Description of the task ▸ Pull each line holding "купить" out of the entries below.

── Supplied records

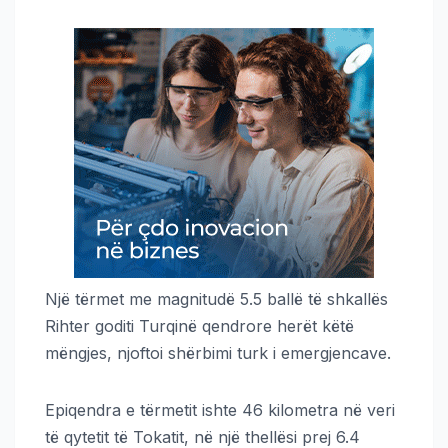
Një tërmet me magnitudë 5.5 ballë të shkallës
Rihter goditi Turqinë qendrore herët këtë
mëngjes, njoftoi shërbimi turk i emergjencave.
Epiqendra e tërmetit ishte 46 kilometra në veri
të qytetit të Tokatit, në një thellësi prej 6.4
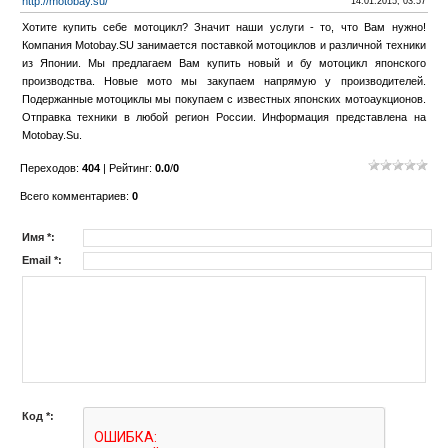
http://motobay.su/
14.01.2015, 03:57
Хотите купить себе мотоцикл? Значит наши услуги - то, что Вам нужно!
Компания Motobay.SU занимается поставкой мотоциклов и различной техники
из Японии. Мы предлагаем Вам купить новый и бу мотоцикл японского
производства. Новые мото мы закупаем напрямую у производителей.
Подержанные мотоциклы мы покупаем с известных японских мотоаукционов.
Отправка техники в любой регион России. Информация представлена на
Motobay.Su.
Переходов
:
404
|
Рейтинг
:
0.0
/
0
Всего комментариев
:
0
Имя *:
Email *:
Код *:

────

Solution to this exercise ▸
Хотите купить себе мотоцикл? Значит наши услуги - то, что Вам нужно!
из Японии. Мы предлагаем Вам купить новый и бу мотоцикл японского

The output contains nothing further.